▸ **Task requirements**
Search the records below for the word "Круги" and show every line where it occurs.

▸ **The records**
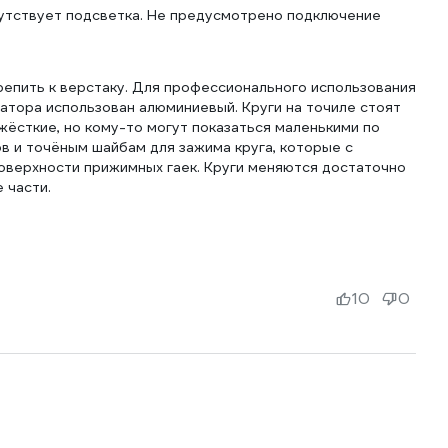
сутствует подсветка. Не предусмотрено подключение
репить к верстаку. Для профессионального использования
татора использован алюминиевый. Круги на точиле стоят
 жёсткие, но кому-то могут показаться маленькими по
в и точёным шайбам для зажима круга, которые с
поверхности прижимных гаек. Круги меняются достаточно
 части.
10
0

==

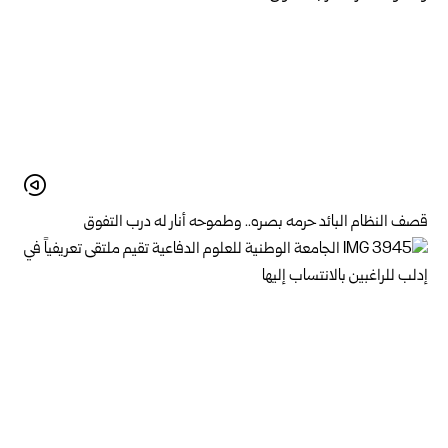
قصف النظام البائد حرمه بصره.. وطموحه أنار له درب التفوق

▸ **Written response**
татора использован алюминиевый. Круги на точиле стоят
поверхности прижимных гаек. Круги меняются достаточно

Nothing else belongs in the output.